Comparison and selection of enterprise network firewalls is a complex task requiring network designers to have detailed knowledge of firewall technology and detailed knowledge of network technology and next generation application requirements.

© 2014 Gartner, Inc. and / or its affiliates. You are prohibited from reproducing and distributing this publication without prior written permission. The information contained here comes from information sources believed to be reliable. Gartner disclaims any warranties regarding the accuracy, completeness or appropriateness of such information. Although Gartners' research may discuss legal issues related to information technology business, Gartner does not provide legal advice or services, so please do not interpret or use the investigation. Gartner assumes no responsibility for any errors, omissions, deficiencies, or interpretations of the information contained herein. The opinions contained herein are subject to change without notice.

Firewall In general, what is called a "firewall" is a dedicated defense system for a single computing device or computer network. By blocking or restricting network ports from viruses and hackers, we filter the data entering or leaving the computer or the network. It also acts as a barrier between trusted and untrusted networks by allowing only traffic defined in the firewall policy to enter the network. There are more utilities such as proxy firewall, stateful inspection firewall, integrated threat management (UTM) firewall, next generation firewall (NGFW), threat-centric NGFW as the first line of defense of your computer.

Computer firewall controls access between networks.
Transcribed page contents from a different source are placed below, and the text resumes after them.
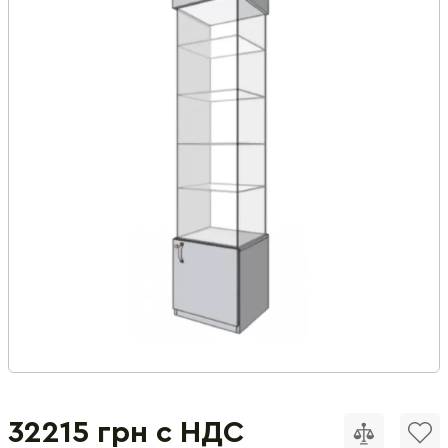
32215 грн с НДС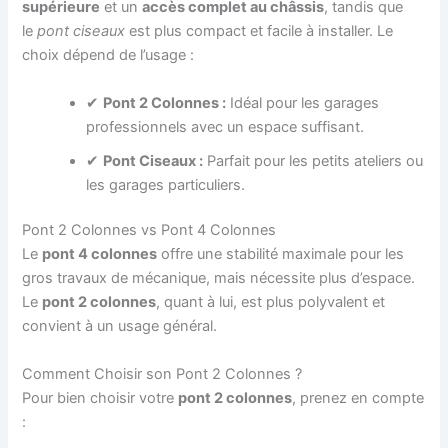
supérieure
et un
accès complet au châssis
, tandis que
le
pont ciseaux
est plus compact et facile à installer. Le
choix dépend de l’usage :
✔
Pont 2 Colonnes :
Idéal pour les garages
professionnels avec un espace suffisant.
✔
Pont Ciseaux :
Parfait pour les petits ateliers ou
les garages particuliers.
Pont 2 Colonnes vs Pont 4 Colonnes
Le
pont 4 colonnes
offre une stabilité maximale pour les
gros travaux de mécanique, mais nécessite plus d’espace.
Le
pont 2 colonnes
, quant à lui, est plus polyvalent et
convient à un usage général.
Comment Choisir son Pont 2 Colonnes ?
Pour bien choisir votre
pont 2 colonnes
, prenez en compte
: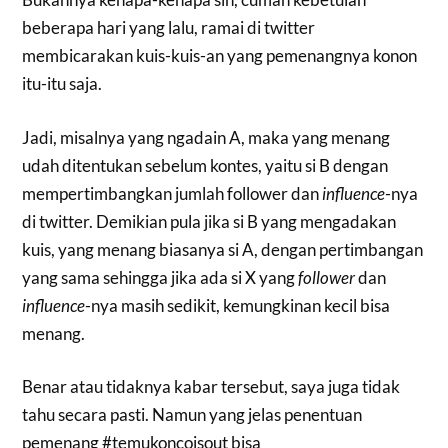
beberapa hari yang lalu, ramai di twitter
membicarakan kuis-kuis-an yang pemenangnya konon
itu-itu saja.
Jadi, misalnya yang ngadain A, maka yang menang
udah ditentukan sebelum kontes, yaitu si B dengan
mempertimbangkan jumlah follower
dan
influence
-nya
di twitter. Demikian pula jika si B yang mengadakan
kuis, yang menang biasanya si A, dengan pertimbangan
yang sama sehingga jika ada si X yang
follower
dan
influence
-nya masih sedikit, kemungkinan kecil bisa
menang.
Benar atau tidaknya kabar tersebut, saya juga tidak
tahu secara pasti. Namun yang jelas penentuan
pemenang #temukoncoisout bisa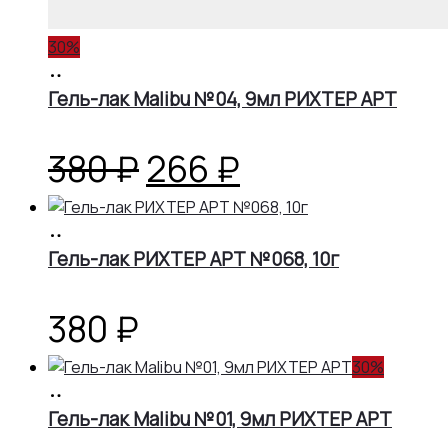
30%
В
корзину
Гель-лак Malibu №04, 9мл РИХТЕР АРТ
Первоначальная
Текущая
380
₽
266
₽
цена
цена:
В
корзину
Гель-лак РИХТЕР АРТ №068, 10г
составляла
266 ₽.
380 ₽.
380
₽
30%
В
корзину
Гель-лак Malibu №01, 9мл РИХТЕР АРТ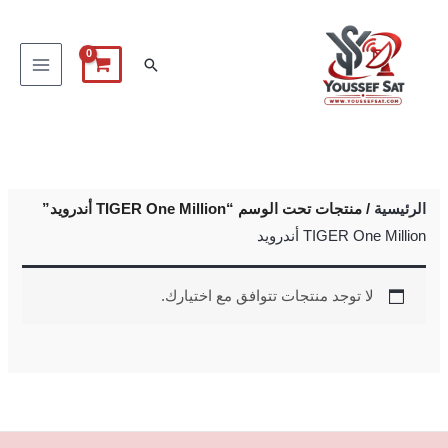
خطي
لى
البحث
لمحتوى
الرئيسية
/ منتجات تحت الوسم “TIGER One Million أندرويد”
TIGER One Million أندرويد
لا توجد منتجات تتوافق مع اختيارك.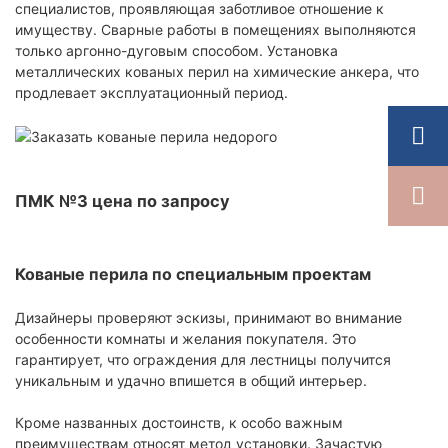
специалистов, проявляющая заботливое отношение к
имуществу. Сварные работы в помещениях выполняются
только аргонно-дуговым способом. Установка
металлических кованых перил на химические анкера, что
продлевает эксплуатационный период.
ПМК №3 цена по запросу
Кованые перила по специальным проектам
Дизайнеры проверяют эскизы, принимают во внимание
особенности комнаты и желания покупателя. Это
гарантирует, что ограждения для лестницы получится
уникальным и удачно впишется в общий интерьер.
Кроме названных достоинств, к особо важным
преимуществам относят метод установки. Зачастую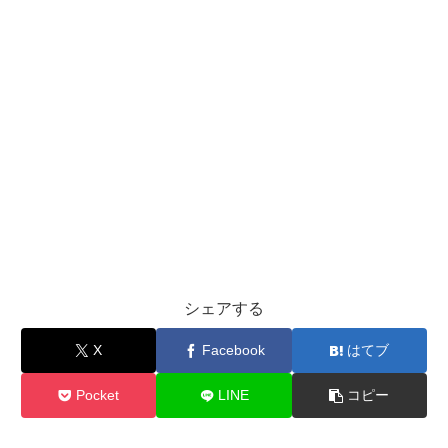
シェアする
X
Facebook
はてブ
Pocket
LINE
コピー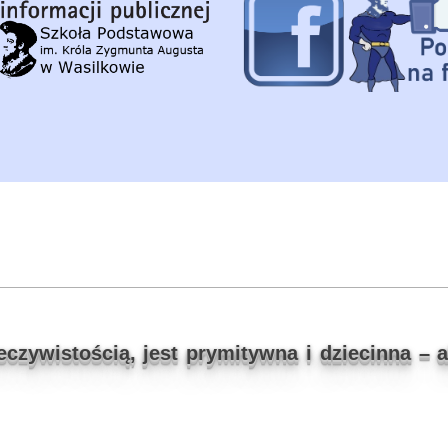
zywistością, jest prymitywna i dziecinna – al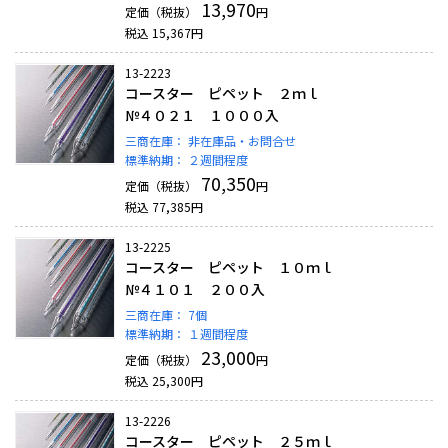
13,970
定価（税抜）
円
税込
15,367
円
13-2223
コースター ピペット ２ｍｌ
№４０２１ １０００入
三商在庫：
非在庫品・お問合せ
標準納期：
２週間程度
70,350
定価（税抜）
円
税込
77,385
円
13-2225
コースター ピペット １０ｍｌ
№４１０１ ２００入
三商在庫：
7個
標準納期：
１週間程度
23,000
定価（税抜）
円
税込
25,300
円
13-2226
コースター ピペット ２５ｍｌ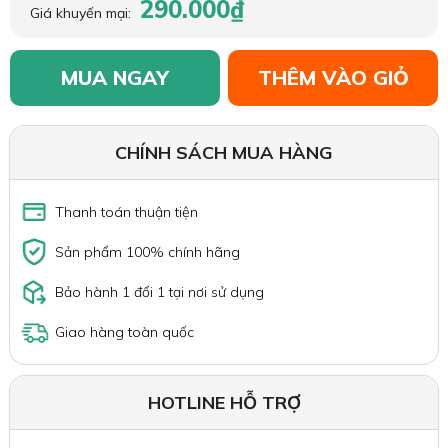
290.000₫
Giá khuyến mại:
MUA NGAY
THÊM VÀO GIỎ
CHÍNH SÁCH MUA HÀNG
Thanh toán thuận tiện
Sản phẩm 100% chính hãng
Bảo hành 1 đổi 1 tại nơi sử dụng
Giao hàng toàn quốc
HOTLINE HỖ TRỢ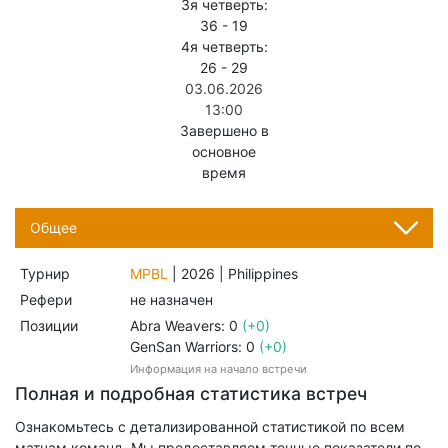
3я четверть:
36
-
19
4я четверть:
26
-
29
03.06.2026
13:00
Завершено в
основное
время
Общее
Турнир
MPBL
| 2026 | Philippines
Рефери
не назначен
Позиции
Abra Weavers: 0
(+0)
GenSan Warriors: 0
(+0)
Информация на начало встречи
Полная и подробная статистика встреч
Ознакомьтесь с детализированной статистикой по всем
матчам команд. Мы предоставляем точные показатели по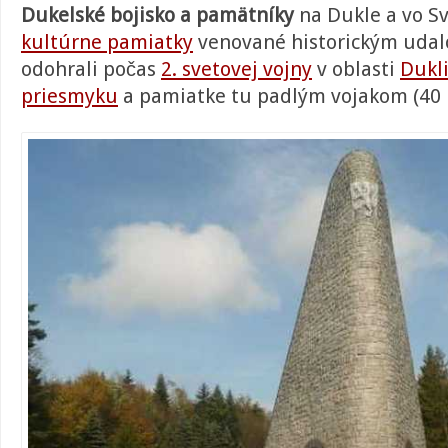
Dukelské bojisko a pamätníky
na Dukle a vo S
kultúrne pamiatky
venované historickým udalo
odohrali počas
2. svetovej vojny
v oblasti
Dukl
priesmyku
a pamiatke tu padlým vojakom (40 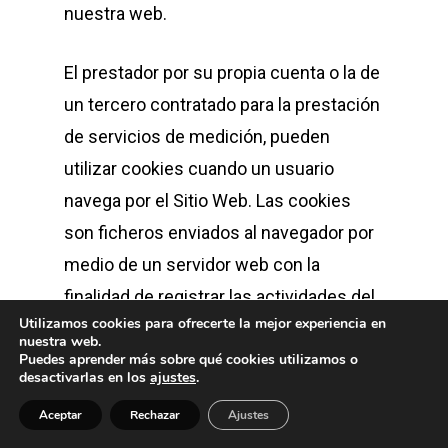
nuestra web.
El prestador por su propia cuenta o la de
un tercero contratado para la prestación
de servicios de medición, pueden
utilizar cookies cuando un usuario
navega por el Sitio Web. Las cookies
son ficheros enviados al navegador por
medio de un servidor web con la
finalidad de registrar las actividades del
Utilizamos cookies para ofrecerte la mejor experiencia en
usuario durante su tiempo de
nuestra web.
Puedes aprender más sobre qué cookies utilizamos o
navegación. Las cookies utilizadas por
desactivarlas en los
ajustes
.
el Sitio Web se asocian únicamente con
Aceptar
Rechazar
Ajustes
un usuario anónimo y su ordenador, y no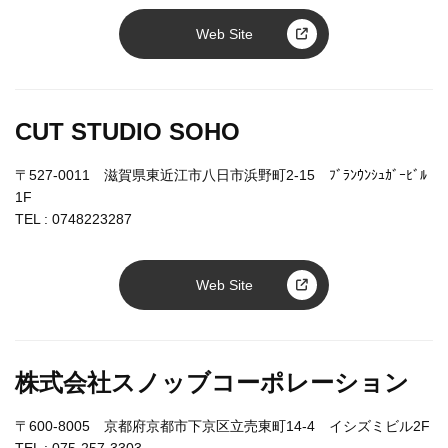
Web Site
CUT STUDIO SOHO
〒527-0011 滋賀県東近江市八日市浜野町2-15 ﾌﾞﾗﾝｳﾝｼｭｶﾞｰﾋﾞﾙ
1F
TEL :
0748223287
Web Site
株式会社スノッブコーポレーション
〒600-8005 京都府京都市下京区立売東町14-4 イシズミビル2F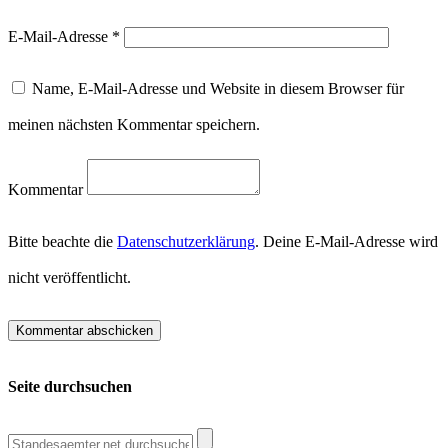
E-Mail-Adresse
*
Name, E-Mail-Adresse und Website in diesem Browser für
meinen nächsten Kommentar speichern.
Kommentar
Bitte beachte die
Datenschutzerklärung
. Deine E-Mail-Adresse wird
nicht veröffentlicht.
Seite durchsuchen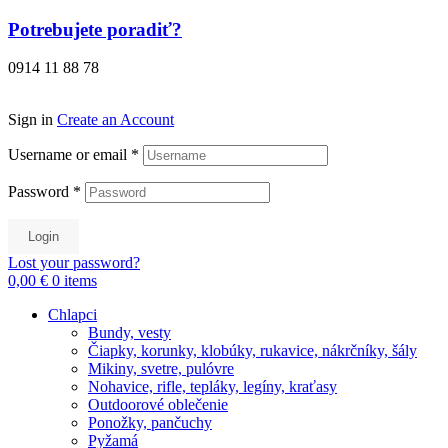
Preskočiť
Potrebujete poradiť?
na
obsah
0914 11 88 78
Sign in
Create an Account
Username or email
*
Password
*
Login
Lost your password?
0,00 €
0
items
Chlapci
Bundy, vesty
Čiapky, korunky, klobúky, rukavice, nákrčníky, šály
Mikiny, svetre, pulóvre
Nohavice, rifle, tepláky, legíny, kraťasy
Outdoorové oblečenie
Ponožky, pančuchy
Pyžamá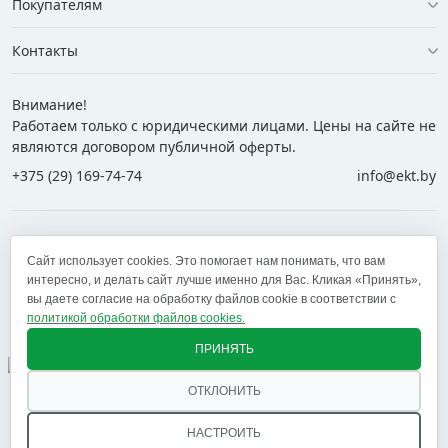
Покупателям
Контакты
Внимание!
Работаем только с юридическими лицами. Цены на сайте не
являются договором публичной оферты.
+375 (29) 169-74-74
info@ekt.by
+375 (29) 169-74-74
+375 (29) 700-77-55
Сайт использует cookies. Это помогает нам понимать, что вам
+375 (17) 269-74-74
zakaz@ekt.by
интересно, и делать сайт лучше именно для Вас. Кликая «Принять»,
вы даете согласие на обработку файлов cookie в соответствии с
политикой обработки файлов cookies.
Оставить отзыв
✕
ПРИНЯТЬ
ОТКЛОНИТЬ
© 2005 — 2026 ООО «ЕКТ альянс». Доставка в Минск,
Брест, Витебск, Гомель, Гродно, Могилев и другие
НАСТРОИТЬ
регионы РБ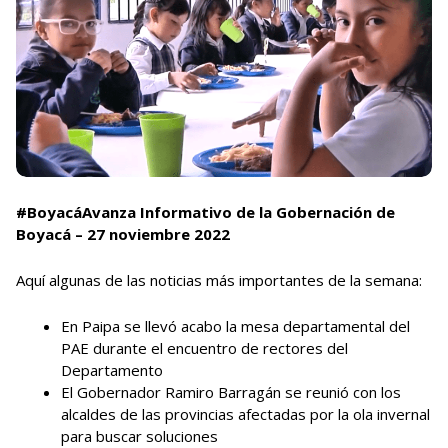
#BoyacáAvanza Informativo de la Gobernación de
Boyacá – 27 noviembre 2022
Aquí algunas de las noticias más importantes de la semana:
En Paipa se llevó acabo la mesa departamental del
PAE durante el encuentro de rectores del
Departamento
El Gobernador Ramiro Barragán se reunió con los
alcaldes de las provincias afectadas por la ola invernal
para buscar soluciones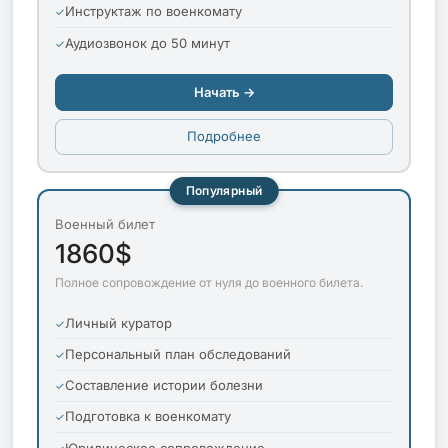
Инструктаж по военкомату
Аудиозвонок до 50 минут
Начать →
Подробнее
Популярный
Военный билет
1860$
Полное сопровождение от нуля до военного билета.
Личный куратор
Персональный план обследований
Составление истории болезни
Подготовка к военкомату
Юридическое сопровождение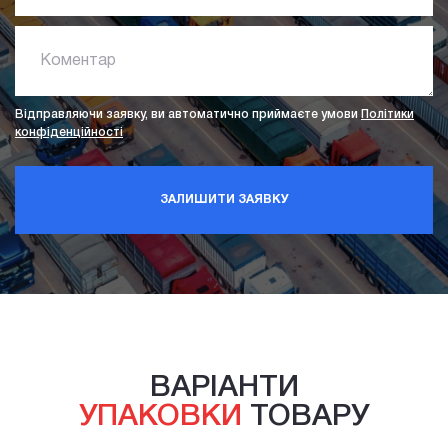
Коментар
Відправляючи заявку, ви автоматично приймаєте умови
Політики
конфіденційності
ЗАЛИШИТИ ЗАЯВКУ
ВАРІАНТИ
УПАКОВКИ
ТОВАРУ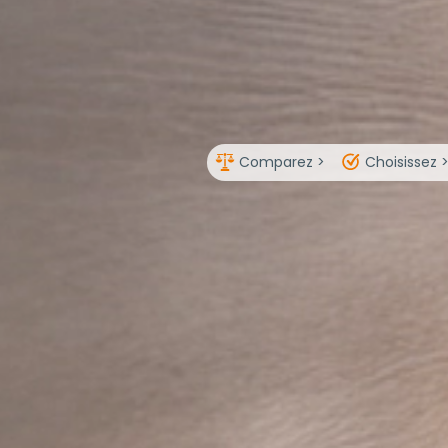
Comparez >
Choisissez 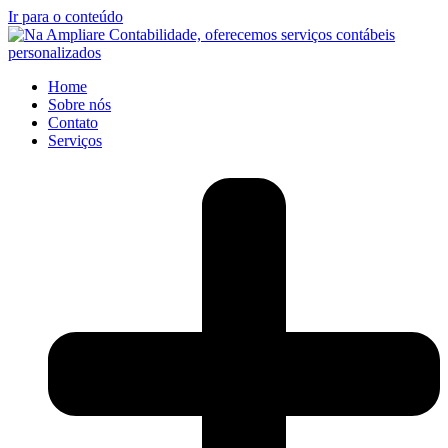
Ir para o conteúdo
Home
Sobre nós
Contato
Serviços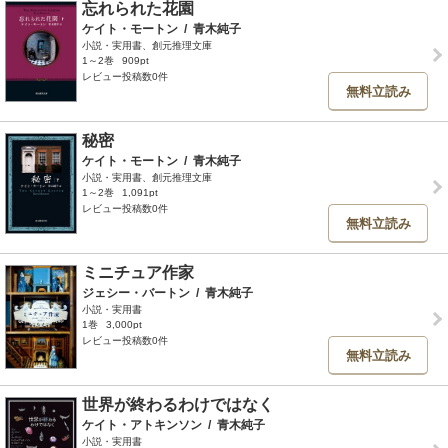
忘れられた花園
ケイト・モートン
/
青木純子
小説・実用書、創元推理文庫
1～2巻
909pt
レビュー投稿数0件
無料立読み
秘密
ケイト・モートン
/
青木純子
小説・実用書、創元推理文庫
1～2巻
1,091pt
レビュー投稿数0件
無料立読み
ミニチュア作家
ジェシー・バートン
/
青木純子
小説・実用書
1巻
3,000pt
レビュー投稿数0件
無料立読み
世界が終わるわけではなく
ケイト・アトキンソン
/
青木純子
小説・実用書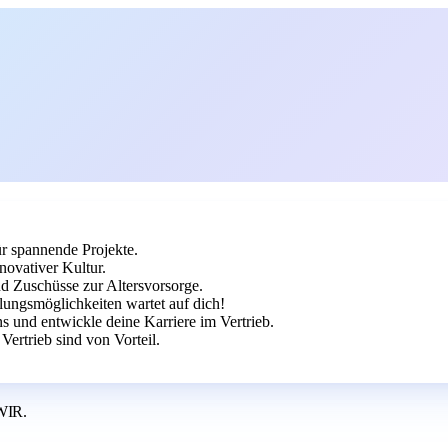
ür spannende Projekte.
novativer Kultur.
nd Zuschüsse zur Altersvorsorge.
ungsmöglichkeiten wartet auf dich!
 und entwickle deine Karriere im Vertrieb.
rtrieb sind von Vorteil.
WIR.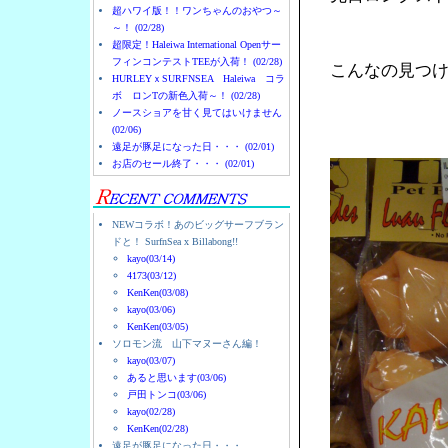
超ハワイ版！！ワンちゃんのおやつ～
～！ (02/28)
超限定！Haleiwa International Openサー
フィンコンテストTEEが入荷！ (02/28)
こんなの見つ
HURLEYｘSURFNSEA Haleiwa コラ
ボ ロンTの新色入荷～！ (02/28)
ノースショアを甘く見てはいけません
(02/06)
遠足が豚足になった日・・・ (02/01)
お店のセール終了・・・ (02/01)
NEWコラボ！あのビッグサーフブラン
ドと！ SurfnSea x Billabong!!
kayo(03/14)
4173(03/12)
KenKen(03/08)
kayo(03/06)
KenKen(03/05)
ソロモン流 山下マヌーさん編！
kayo(03/07)
あると思います(03/06)
戸田トンコ(03/06)
kayo(02/28)
KenKen(02/28)
遠足が豚足になった日・・・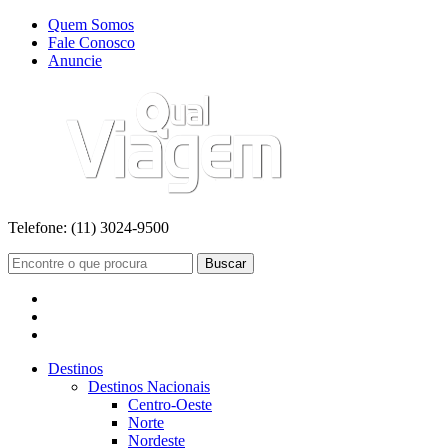
Quem Somos
Fale Conosco
Anuncie
Telefone:
(11) 3024-9500
Buscar
Destinos
Destinos Nacionais
Centro-Oeste
Norte
Nordeste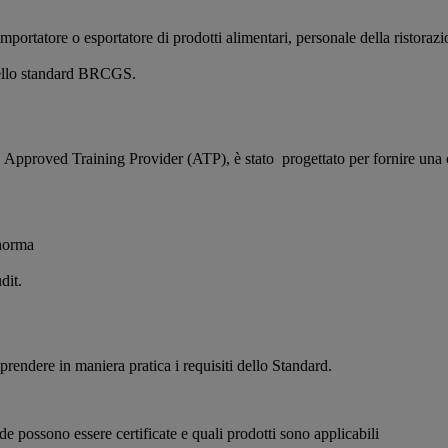
 importatore o esportatore di prodotti alimentari, personale della risto
 dello standard BRCGS.
 Approved Training Provider (ATP), è stato progettato per fornire un
 norma
dit.
rendere in maniera pratica i requisiti dello Standard.
de possono essere certificate e quali prodotti sono applicabili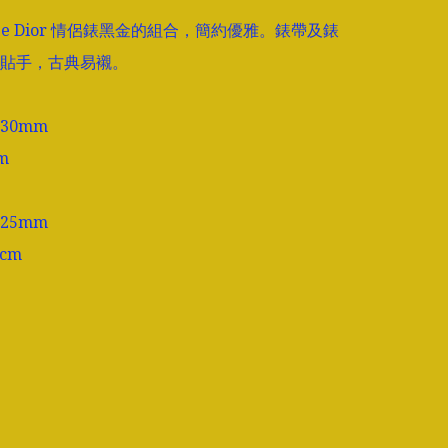
age Dior 情侶錶黑金的組合，簡約優雅。錶帶及錶
貼手，古典易襯。

0mm



5mm

cm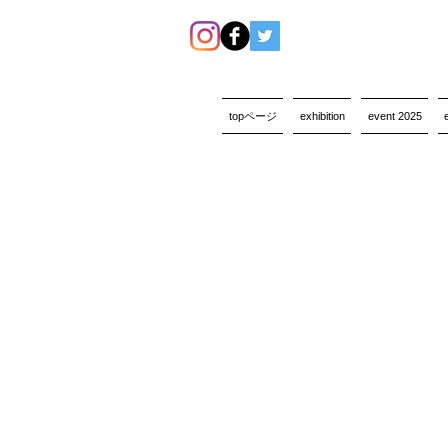
topページ
exhibition
event 2025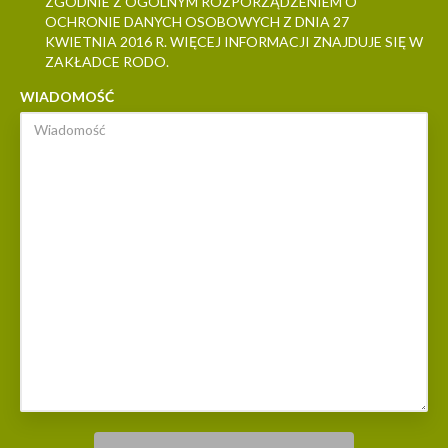
ZGODNIE Z OGÓLNYM ROZPORZĄDZENIEM O
OCHRONIE DANYCH OSOBOWYCH Z DNIA 27
KWIETNIA 2016 R. WIĘCEJ INFORMACJI ZNAJDUJE SIĘ W
ZAKŁADCE RODO.
WIADOMOŚĆ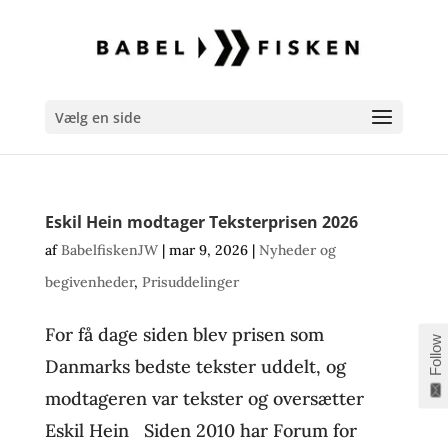
Vælg en side
Eskil Hein modtager Teksterprisen 2026
af
BabelfiskenJW
|
mar 9, 2026
|
Nyheder og
begivenheder
,
Prisuddelinger
For få dage siden blev prisen som
Follow
Danmarks bedste tekster uddelt, og
modtageren var tekster og oversætter
Eskil Hein Siden 2010 har Forum for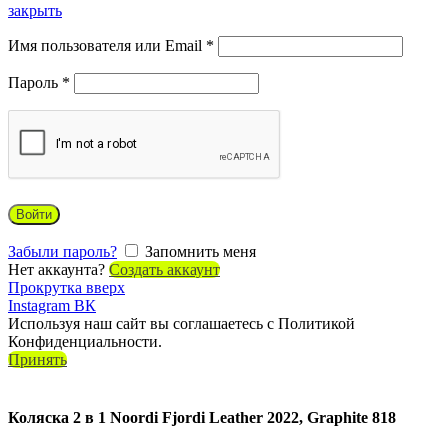
закрыть
Имя пользователя или Email
*
Пароль
*
Войти
Забыли пароль?
Запомнить меня
Нет аккаунта?
Создать аккаунт
Прокрутка вверх
Instagram
ВК
Используя наш сайт вы соглашаетесь с Политикой
Конфиденциальности.
Принять
Коляска 2 в 1 Noordi Fjordi Leather 2022, Graphite 818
It is usually composed of a gateway and a filter, and it depends on the firewall. Firewalls can also filter network traffic and block dangerous traffic. The firewall acts as an intermediate server between the SMTP connection and the Hypertext Transfer Protocol (HTTP) connection. The firewall imposes restrictions on network packets that are sent to and from the private network. Inbound or outbound traffic must pass through the firewall, allowing only permitted traffic to pass. The firewall creates checkpoints (borrowed from the same military terms of geographic features with combat restrictions), also called blocking points, between the internal private network and the public Internet. The firewall can create blocking points based on IP source and TCP port number. It also functions as an IPsec platform. The tunnel mode feature allows you to implement a VPN using a firewall.